### What you should do
Look through the material below and copy every line containing the word "tông".

-*-

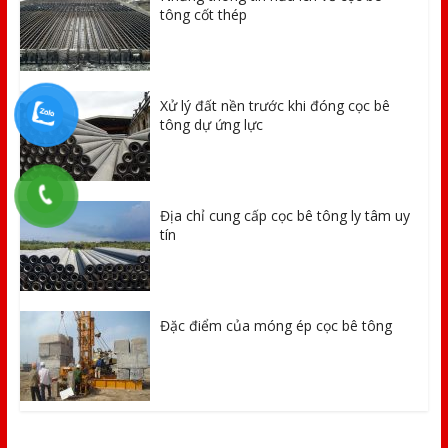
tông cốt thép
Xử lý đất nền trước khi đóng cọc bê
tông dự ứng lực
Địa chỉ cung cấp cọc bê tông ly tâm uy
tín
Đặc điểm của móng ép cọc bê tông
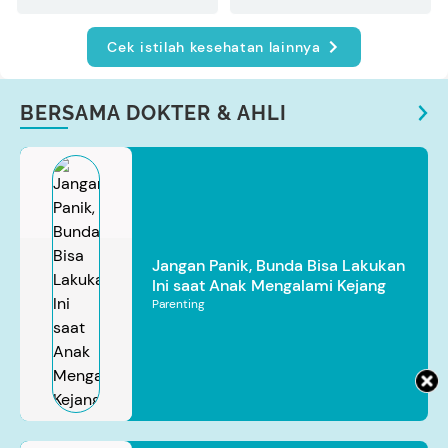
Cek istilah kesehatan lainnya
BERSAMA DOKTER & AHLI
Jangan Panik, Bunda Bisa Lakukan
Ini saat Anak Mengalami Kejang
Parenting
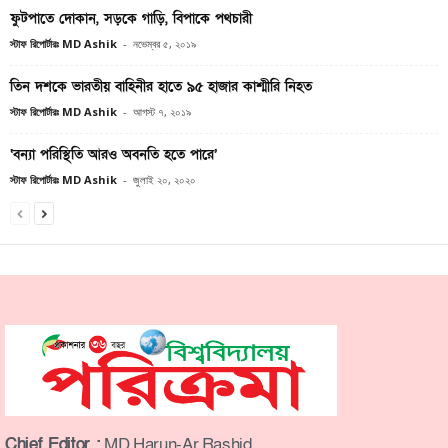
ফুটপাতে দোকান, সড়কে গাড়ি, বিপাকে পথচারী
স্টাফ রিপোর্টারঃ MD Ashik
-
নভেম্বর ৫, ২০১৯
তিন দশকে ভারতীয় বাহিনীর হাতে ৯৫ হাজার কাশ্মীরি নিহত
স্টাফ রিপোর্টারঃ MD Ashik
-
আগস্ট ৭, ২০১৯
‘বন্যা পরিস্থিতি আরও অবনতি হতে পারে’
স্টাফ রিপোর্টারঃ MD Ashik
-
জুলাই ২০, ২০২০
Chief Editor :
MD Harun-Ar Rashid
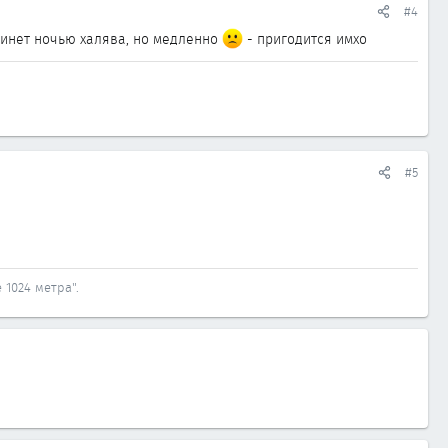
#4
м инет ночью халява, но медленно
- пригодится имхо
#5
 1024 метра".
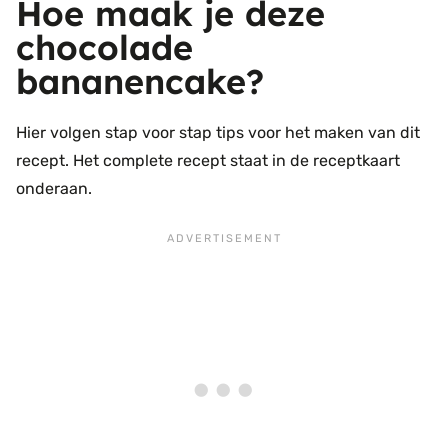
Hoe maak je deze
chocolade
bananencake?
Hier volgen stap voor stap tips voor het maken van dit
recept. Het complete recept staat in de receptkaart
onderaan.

-*-

### Response box
tông cốt thép
tông dự ứng lực
Địa chỉ cung cấp cọc bê tông ly tâm uy
Đặc điểm của móng ép cọc bê tông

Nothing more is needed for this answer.